Exercise: Every line of the data below must be output exactly, with images left out.

(Items from a dataset)
- Opening Delimiter -
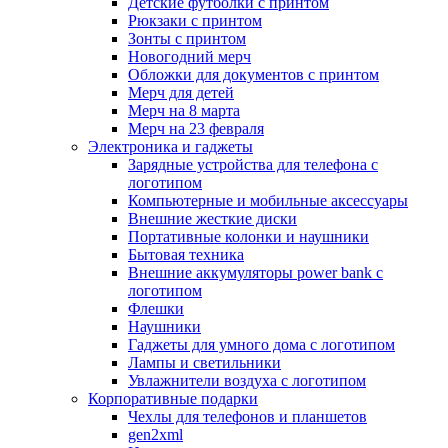
Детские футболки с принтом
Рюкзаки с принтом
Зонты с принтом
Новогодний мерч
Обложки для документов с принтом
Мерч для детей
Мерч на 8 марта
Мерч на 23 февраля
Электроника и гаджеты
Зарядные устройства для телефона с
логотипом
Компьютерные и мобильные аксессуары
Внешние жесткие диски
Портативные колонки и наушники
Бытовая техника
Внешние аккумуляторы power bank с
логотипом
Флешки
Наушники
Гаджеты для умного дома с логотипом
Лампы и светильники
Увлажнители воздуха с логотипом
Корпоративные подарки
Чехлы для телефонов и планшетов
gen2xml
- Closing Delimiter -
Response to the exercise:
Детские футболки с принтом
Рюкзаки с принтом
Зонты с принтом
Новогодний мерч
Обложки для документов с принтом
Мерч для детей
Мерч на 8 марта
Мерч на 23 февраля
Электроника и гаджеты
Зарядные устройства для телефона с
логотипом
Компьютерные и мобильные аксессуары
Внешние жесткие диски
Портативные колонки и наушники
Бытовая техника
Внешние аккумуляторы power bank с
логотипом
Флешки
Наушники
Гаджеты для умного дома с логотипом
Лампы и светильники
Увлажнители воздуха с логотипом
Корпоративные подарки
Чехлы для телефонов и планшетов
gen2xml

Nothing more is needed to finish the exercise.